As a normal student doing a single undergraduate degree you were never really aware of how much your course cost but the University was certainly getting a chunk of money from the relevant Government department - whether you call these "tuition fees" isn't that important.
Scotland has had a tradition of meritocratic access to Univerities that goes back a long time - within that context having fees paid for by taxpayers doesn't look that odd. Certainly I benefited from it - I came from a low income family from the rural North of Scotland and all four of my siblings and I went to University/College.
I have no opinion about whether tuition fees in Scotland are warranted or not, I'm just saying that it's incoherent to say that tuition fees are being paid by the taxpayer after an announcement that tuition fees will not be introduced in Scotland.
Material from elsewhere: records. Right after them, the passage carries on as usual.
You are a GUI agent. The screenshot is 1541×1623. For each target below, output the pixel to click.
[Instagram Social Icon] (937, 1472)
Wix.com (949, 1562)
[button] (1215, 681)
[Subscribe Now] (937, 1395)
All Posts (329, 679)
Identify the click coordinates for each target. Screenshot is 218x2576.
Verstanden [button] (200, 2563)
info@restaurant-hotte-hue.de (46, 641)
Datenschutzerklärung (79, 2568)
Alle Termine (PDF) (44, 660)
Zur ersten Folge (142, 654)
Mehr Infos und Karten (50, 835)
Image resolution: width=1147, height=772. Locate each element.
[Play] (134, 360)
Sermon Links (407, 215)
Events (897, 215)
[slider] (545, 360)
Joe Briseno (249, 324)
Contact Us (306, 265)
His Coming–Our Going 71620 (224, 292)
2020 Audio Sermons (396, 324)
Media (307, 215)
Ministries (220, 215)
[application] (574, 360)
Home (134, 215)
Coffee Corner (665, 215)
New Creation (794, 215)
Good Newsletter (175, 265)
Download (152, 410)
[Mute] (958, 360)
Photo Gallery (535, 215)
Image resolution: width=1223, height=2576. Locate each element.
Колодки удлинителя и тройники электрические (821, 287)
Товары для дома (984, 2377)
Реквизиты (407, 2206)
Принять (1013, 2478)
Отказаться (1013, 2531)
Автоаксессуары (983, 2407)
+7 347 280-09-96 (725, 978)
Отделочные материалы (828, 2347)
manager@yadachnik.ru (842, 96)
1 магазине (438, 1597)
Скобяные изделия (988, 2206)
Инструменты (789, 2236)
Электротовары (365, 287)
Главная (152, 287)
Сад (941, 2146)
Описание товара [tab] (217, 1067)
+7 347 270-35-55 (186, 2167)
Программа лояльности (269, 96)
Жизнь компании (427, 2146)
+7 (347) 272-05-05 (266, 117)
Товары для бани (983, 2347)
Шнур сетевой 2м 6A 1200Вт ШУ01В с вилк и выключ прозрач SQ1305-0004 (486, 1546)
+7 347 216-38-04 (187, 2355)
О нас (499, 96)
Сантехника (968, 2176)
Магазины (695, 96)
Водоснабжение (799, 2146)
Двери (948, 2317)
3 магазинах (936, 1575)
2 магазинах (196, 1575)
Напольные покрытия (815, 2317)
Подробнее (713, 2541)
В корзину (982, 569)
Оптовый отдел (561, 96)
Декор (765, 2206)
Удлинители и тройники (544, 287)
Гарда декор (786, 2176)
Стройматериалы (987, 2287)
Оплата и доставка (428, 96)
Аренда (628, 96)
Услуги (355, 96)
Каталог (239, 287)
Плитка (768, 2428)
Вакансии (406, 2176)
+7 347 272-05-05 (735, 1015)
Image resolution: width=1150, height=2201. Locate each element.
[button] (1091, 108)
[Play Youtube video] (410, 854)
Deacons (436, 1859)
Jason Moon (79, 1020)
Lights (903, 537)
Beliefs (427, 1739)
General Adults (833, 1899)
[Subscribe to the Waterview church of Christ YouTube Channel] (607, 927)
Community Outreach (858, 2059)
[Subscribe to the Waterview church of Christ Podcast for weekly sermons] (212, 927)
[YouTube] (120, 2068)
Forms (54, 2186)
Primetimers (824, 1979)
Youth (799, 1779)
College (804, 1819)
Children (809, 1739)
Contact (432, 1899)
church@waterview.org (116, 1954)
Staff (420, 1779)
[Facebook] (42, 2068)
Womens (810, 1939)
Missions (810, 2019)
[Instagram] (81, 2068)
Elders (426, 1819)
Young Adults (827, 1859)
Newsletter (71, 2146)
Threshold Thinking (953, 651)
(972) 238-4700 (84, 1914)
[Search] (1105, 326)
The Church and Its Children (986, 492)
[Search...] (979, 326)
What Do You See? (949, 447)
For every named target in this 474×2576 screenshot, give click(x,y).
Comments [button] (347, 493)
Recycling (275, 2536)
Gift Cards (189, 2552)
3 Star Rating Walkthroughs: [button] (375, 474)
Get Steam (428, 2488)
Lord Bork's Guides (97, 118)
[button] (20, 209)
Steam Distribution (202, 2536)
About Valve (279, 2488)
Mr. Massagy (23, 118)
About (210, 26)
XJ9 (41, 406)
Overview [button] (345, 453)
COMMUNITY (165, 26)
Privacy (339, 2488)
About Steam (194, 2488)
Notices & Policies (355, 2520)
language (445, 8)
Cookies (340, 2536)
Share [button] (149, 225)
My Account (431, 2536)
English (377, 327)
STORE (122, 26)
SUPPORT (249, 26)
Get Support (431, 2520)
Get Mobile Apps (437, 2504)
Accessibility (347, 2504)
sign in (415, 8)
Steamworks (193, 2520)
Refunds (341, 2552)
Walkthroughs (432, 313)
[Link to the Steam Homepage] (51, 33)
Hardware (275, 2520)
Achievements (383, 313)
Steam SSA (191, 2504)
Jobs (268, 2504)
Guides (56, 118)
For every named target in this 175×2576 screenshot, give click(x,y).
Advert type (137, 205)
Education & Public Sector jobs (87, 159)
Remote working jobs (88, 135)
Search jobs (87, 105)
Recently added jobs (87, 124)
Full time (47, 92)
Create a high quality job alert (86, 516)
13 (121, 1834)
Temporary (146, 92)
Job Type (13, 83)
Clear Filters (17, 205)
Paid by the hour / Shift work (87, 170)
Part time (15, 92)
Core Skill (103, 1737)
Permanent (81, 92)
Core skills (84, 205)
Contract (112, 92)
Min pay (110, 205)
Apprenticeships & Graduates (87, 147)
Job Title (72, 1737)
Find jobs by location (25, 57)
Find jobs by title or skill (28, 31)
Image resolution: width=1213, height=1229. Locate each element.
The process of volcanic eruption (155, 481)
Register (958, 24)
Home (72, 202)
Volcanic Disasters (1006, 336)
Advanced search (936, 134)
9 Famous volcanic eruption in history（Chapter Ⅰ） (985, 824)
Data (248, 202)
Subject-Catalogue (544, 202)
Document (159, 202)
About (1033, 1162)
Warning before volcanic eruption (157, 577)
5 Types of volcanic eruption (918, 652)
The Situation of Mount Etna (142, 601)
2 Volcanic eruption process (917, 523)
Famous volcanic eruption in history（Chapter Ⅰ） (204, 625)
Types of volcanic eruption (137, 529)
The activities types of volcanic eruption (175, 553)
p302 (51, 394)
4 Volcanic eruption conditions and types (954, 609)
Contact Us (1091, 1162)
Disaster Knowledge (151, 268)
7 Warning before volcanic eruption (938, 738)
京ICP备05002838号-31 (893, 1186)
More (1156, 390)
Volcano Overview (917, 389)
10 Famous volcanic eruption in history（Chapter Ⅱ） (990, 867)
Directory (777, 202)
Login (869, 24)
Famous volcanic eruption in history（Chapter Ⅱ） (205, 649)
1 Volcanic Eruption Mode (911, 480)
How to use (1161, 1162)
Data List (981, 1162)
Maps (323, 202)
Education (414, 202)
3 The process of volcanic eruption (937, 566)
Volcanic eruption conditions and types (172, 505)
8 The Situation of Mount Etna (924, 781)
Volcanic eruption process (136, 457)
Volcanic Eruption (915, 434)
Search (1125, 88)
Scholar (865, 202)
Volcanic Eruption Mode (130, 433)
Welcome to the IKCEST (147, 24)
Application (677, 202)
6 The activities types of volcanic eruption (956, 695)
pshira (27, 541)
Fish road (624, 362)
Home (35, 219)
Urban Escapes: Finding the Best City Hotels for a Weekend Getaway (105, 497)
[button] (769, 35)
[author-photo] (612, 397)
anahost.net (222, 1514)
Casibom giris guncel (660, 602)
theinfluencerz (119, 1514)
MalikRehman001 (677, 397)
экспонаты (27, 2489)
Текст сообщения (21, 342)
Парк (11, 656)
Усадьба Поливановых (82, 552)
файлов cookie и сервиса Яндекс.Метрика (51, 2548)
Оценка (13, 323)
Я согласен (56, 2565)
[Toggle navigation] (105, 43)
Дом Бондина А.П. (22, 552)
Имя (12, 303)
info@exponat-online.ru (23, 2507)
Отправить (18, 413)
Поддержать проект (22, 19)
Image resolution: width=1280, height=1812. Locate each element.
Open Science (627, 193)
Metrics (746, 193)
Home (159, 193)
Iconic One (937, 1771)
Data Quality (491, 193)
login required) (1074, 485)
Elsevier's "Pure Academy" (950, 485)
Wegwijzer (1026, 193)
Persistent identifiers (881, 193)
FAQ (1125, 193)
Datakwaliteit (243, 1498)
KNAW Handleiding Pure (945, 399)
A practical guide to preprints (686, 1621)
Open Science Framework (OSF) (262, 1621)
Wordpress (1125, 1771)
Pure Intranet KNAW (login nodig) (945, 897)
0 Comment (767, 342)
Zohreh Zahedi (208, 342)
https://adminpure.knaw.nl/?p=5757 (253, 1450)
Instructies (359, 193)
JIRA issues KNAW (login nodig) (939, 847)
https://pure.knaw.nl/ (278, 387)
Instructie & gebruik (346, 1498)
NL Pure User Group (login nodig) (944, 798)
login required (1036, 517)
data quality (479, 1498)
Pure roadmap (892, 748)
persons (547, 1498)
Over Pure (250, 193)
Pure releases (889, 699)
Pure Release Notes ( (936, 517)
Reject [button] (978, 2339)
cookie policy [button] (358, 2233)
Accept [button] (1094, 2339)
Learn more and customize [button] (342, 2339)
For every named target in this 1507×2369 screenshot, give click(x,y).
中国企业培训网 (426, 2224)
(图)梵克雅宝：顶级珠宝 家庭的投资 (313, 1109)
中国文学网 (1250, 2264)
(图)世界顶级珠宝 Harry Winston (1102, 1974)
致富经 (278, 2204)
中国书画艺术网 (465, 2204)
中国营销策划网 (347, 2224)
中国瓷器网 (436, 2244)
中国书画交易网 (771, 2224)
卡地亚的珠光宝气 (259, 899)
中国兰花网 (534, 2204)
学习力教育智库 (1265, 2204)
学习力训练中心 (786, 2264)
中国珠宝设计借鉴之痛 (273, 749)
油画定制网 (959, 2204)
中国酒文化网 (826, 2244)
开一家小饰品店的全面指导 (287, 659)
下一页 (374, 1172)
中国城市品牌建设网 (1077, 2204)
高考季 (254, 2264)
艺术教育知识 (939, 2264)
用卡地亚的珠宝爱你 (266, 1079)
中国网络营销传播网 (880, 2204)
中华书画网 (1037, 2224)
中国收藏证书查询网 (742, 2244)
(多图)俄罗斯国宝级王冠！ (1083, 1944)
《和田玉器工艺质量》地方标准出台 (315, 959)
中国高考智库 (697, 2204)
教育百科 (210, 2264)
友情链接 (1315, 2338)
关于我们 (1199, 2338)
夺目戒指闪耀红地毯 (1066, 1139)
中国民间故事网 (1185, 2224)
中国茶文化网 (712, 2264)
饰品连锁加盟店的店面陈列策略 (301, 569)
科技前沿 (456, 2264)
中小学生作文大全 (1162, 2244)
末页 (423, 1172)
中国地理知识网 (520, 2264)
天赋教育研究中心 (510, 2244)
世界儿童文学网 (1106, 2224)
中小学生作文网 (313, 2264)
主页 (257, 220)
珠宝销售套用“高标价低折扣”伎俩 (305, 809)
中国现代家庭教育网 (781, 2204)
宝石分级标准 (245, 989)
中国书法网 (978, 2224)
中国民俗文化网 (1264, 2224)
Hypothetically, assume that there were already tuition fees in Scotland (without equivocating between fees paid from "relevant Government department(s)" and tuition fees) and that the government had just announced that they would not be increasing the tuition fee. Would it be more accurate to say "Scotland says tuition fee increase to be met by taxpayers, not individual students."?
Saying that recent increases in the costs of higher education will not be shifted from the taxpayer to the individual student in Scotland would be fair. Saying the taxpayers are supplementing themselves is nonsensical.
No good or service - that is anything that involves human labour - can possibly be free. Even if you 'employ' slaves, you will still incur a cost (and so will the slaves).
When considering matters of policy, I think it is more useful to talk in terms of 'who should pay for X?' instead of 'should X be free?'
I'm confused about what you mean here. Are you saying that no individual can net a positive return from any endeavor?
Also, there's no reason to assume that a tuition fee would lower the obligations of the taxpayer in any way. Money is fungible. Neither side of the debate is questioning that university education will be paid for by the taxpayer.